En guise d’illustration, l’augmentation progressive du nombre de clubs des joueurs membres de l’équipe de France.

Le joueur standardisé

Ces bouleversements de toutes parts provoquent l’avènement des politiques de trading au sein des clubs de football. Elle est aujourd’hui majoritaire, particulièrement dans les pays dont le rayonnement de ses clubs a du mal à se tailler la part du lion dans la mondialisation du football. La France en est un exemple saillant. La contingence économique provoquée par la part importante des droits de diffusions dans le budget des clubs provoque un changement de paradigme. Une conséquence palpable de celui-ci réside dans la dilution des identités de jeu des clubs. La valse permanente des joueurs de football au sein des clubs réduit les perspectives de travail sur le long et même le moyen-terme.

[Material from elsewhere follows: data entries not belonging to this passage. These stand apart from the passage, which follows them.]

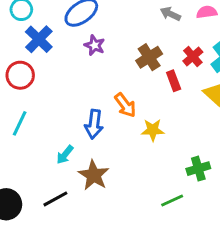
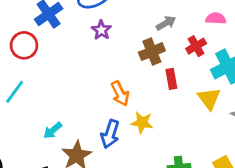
gray arrow: (170, 14) -> (166, 23), moved, turned 114
red cross: (193, 57) -> (196, 46), moved
blue arrow: (94, 124) -> (110, 134), moved

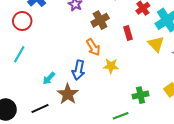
brown cross: (152, 52) -> (100, 20), moved
blue arrow: (110, 134) -> (78, 70), moved

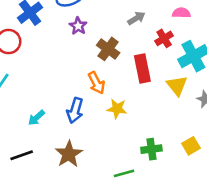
brown cross: (100, 20) -> (108, 49), turned -30
red rectangle: (128, 33) -> (142, 69), size x1.5
brown star: (68, 94) -> (69, 154), moved

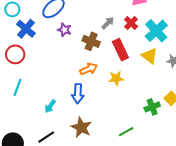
gray arrow: (136, 18) -> (108, 23), moved
orange arrow: (96, 83) -> (89, 69), turned -72
yellow star: (117, 109) -> (116, 78), moved
green cross: (151, 149) -> (152, 107), moved

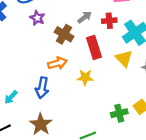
red cross: (131, 23) -> (109, 21), turned 32

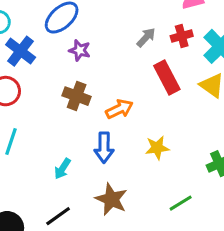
brown cross: (64, 34) -> (77, 96), moved
yellow star: (85, 77) -> (157, 148), moved

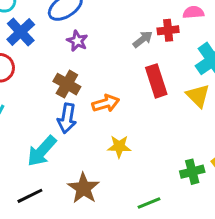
red cross: (182, 36) -> (168, 30), moved
blue arrow: (104, 147) -> (67, 118), moved
yellow star: (157, 148) -> (119, 146), moved
cyan arrow: (62, 169) -> (42, 151), size x1.6

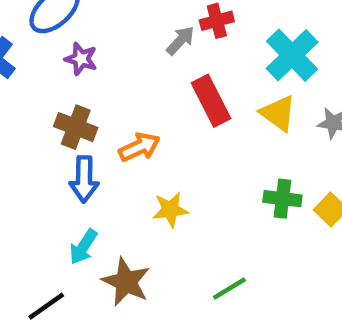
cyan arrow: (42, 151) -> (83, 247), moved, size x0.7
green cross: (192, 172) -> (282, 199), moved, turned 30

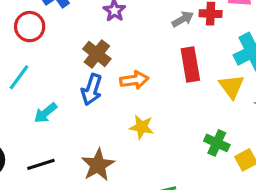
cyan arrow: (83, 247) -> (45, 113), moved

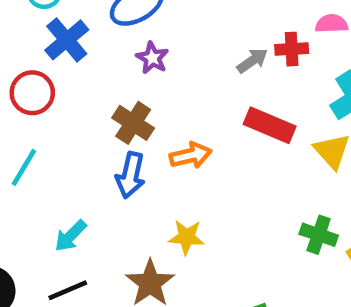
red rectangle: (190, 65) -> (270, 125), turned -52
cyan arrow: (45, 113) -> (71, 236), moved
yellow star: (142, 127) -> (187, 237), moved

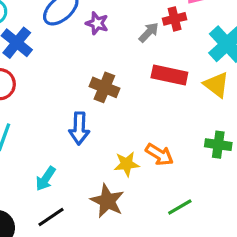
purple star: (152, 58) -> (97, 23), moved
brown cross: (133, 123) -> (104, 87), moved
orange arrow: (191, 155) -> (159, 155), moved, turned 56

Plus profond encore, c’est le travail des centres de formations qui a muté. L’individualisme triomphant, résultante du basculement économique du football, a conduit ces derniers à ne produire que des joueurs dits «standardisés». On entrevoit la formation d’un joueur avec la finalité de pouvoir l’exporter et obtenir un retour sur l’investissement consenti via sa formation. Cette réalité contraste avec un «monde d’avant» où les espoirs d’un club étaient formés dans le but d’intégrer et de renforcer l’équipe première, en lui inculquant la philosophie et l’identité locale. Il est de plus en plus difficile de constater cette continuité entre la formation d’un joueur et sa carrière professionnelle. À quelques exceptions près, il n’est plus possible de distinguer un club d’un autre en fonction de sa philosophie de jeu. Désormais, un club peut être reconnu internationalement par son efficience dans la gestion de son capital joueur et financier, ou l’inverse. Les péripéties de Valence actuellement en sont la preuve.

https://twitter.com/ValenceCF_FR/status/1313236559248994305

Indiscutablement, on constate l’avènement d’une génération de joueurs physiquement et techniquement au-dessus des générations précédentes, mais cruellement interchangeables… La conséquence directe de cela est la raréfaction de l’intelligence de jeu, de la maturité des joueurs de football. Une notion bien souvent oubliée au profit de l’éloge des qualités techniques et physiques au moment de décrire un tel ou un autre comme un «crack». La résultante de la prise de pouvoir de ces dimensions, c’est aussi l’apogée des statistiques visuellement impactantes.

À ce sujet, Yacine Hamened résume bien la situation dans un papier en date de 2015 sur le site Parlons Foot : «La saison dernière, j’ai vu le classement des joueurs ayant réussi le plus de dribbles. Pourquoi pas. Mais où ces dribbles sont-ils effectués ? Combien de dribbles a tenté le joueur ? Dans ce classement, Lucas, le joueur du PSG, était dans le top 3 des joueurs de Ligue 1. Mais c’est normal puisqu’il ne fait que ça. Mais combien de ses dribbles sont faits à bon escient ? Combien ont amené de vraies situations à son équipe ?»

À LIRE AUSSI – Pourquoi le football irrite-t-il les intellectuels ?

En effet, les statistiques ne disent que ce qu’elles représentent, rien de plus. Le nombre de kilomètres parcourus n’informe pas sur la qualité des courses du joueur, tout comme le nombre de passes réussies n’informent pas sur l’utilité de ces dernières. Alors oui, le développement de la data est une aide considérable dans l’appréhension du football, le scouting et l’aide à la performance. Son prochain défi sera d’être en mesure de quantifier l’intelligence collective, situationnelle et émotionnelle d’un joueur. Du chemin reste à parcourir. En attendant, et on vous le disait déjà dans la première partie hier, le football a changé mesdames et messieurs.